Uluslararası Koalisyon’un komuta kademesini oluşturan Üçüncü Zırhlı Bölük Komutanı General Paul Funk, Koalisyon Sözcüsü Ryan Dillon ve General Jimmy Garward’ın yer aldığı bir heyet, Ankara’nın Zeytin Dalı Operasyonu’nu Münbiç’e kadar uzatacağını dile getirdiği şu sıralar Washington’ın Münbiç’teki varlığını vurgulamak adına bölgeyi ziyarette bulundu.
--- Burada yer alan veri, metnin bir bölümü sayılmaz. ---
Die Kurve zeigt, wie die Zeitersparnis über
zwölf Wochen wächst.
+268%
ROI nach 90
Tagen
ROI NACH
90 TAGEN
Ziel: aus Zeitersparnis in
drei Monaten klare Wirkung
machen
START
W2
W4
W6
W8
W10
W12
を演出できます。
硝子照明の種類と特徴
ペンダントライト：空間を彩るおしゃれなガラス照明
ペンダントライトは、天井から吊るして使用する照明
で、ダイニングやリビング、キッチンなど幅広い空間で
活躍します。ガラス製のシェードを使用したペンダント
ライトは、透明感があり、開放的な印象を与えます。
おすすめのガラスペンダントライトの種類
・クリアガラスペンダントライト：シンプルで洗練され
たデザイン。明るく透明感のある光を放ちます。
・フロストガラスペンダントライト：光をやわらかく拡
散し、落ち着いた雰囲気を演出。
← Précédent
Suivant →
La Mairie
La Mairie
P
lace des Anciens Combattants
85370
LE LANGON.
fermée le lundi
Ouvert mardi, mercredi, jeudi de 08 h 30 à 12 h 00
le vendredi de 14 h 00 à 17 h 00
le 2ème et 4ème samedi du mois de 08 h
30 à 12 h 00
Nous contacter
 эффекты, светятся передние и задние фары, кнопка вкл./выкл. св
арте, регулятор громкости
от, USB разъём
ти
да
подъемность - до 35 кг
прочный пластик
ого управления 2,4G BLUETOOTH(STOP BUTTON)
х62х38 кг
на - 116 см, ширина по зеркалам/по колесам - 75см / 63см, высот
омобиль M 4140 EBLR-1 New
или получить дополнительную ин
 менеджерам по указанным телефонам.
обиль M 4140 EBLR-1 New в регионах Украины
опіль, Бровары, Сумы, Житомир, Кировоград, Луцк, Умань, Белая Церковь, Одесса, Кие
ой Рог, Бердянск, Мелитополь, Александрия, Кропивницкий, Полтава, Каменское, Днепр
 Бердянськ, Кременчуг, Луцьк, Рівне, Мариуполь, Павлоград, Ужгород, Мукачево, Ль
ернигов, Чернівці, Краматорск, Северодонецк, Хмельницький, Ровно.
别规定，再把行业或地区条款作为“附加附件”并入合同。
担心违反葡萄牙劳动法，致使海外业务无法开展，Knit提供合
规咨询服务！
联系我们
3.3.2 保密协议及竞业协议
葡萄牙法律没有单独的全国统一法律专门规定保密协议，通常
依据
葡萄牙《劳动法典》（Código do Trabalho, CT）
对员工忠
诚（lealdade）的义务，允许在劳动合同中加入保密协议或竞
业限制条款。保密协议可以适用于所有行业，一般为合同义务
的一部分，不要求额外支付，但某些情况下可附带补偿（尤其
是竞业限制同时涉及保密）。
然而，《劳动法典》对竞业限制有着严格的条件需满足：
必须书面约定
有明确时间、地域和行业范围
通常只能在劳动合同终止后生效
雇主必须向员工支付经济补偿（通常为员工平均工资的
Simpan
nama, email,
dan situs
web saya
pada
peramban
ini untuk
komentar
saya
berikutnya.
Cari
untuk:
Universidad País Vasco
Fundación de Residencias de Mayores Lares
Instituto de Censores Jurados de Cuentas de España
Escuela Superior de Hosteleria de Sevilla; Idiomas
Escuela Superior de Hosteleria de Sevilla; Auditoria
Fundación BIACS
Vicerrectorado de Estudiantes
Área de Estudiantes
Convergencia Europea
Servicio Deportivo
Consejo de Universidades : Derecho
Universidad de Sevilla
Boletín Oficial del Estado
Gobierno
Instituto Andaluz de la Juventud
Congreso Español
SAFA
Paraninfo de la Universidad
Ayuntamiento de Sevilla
Ancak ABD’den gelen haberler Suriye’nin kuzeyinde Kürt güçlerinden oluşan bir güvenlik koridorunun kurulmasından rahatsız olan Ankara’nın endişelerini gidermek için kararda esneklik yapılabileceği yönünde.

Trump’ın atayacağı temsilci, 2254 sayılı BM kararı gereğince Suriye’deki siyasi hayatın normal seyrine dönmesi için Moskova ile müzakerelerden ve diğer Suriye dosyalarından sorumlu olacak. Ayrıca bölgedeki müttefiklerini Fırat’ın doğusunu imar etmeye ve Suriye-Rusya hükümetlerine baskıda bulunmaya teşvik edecek.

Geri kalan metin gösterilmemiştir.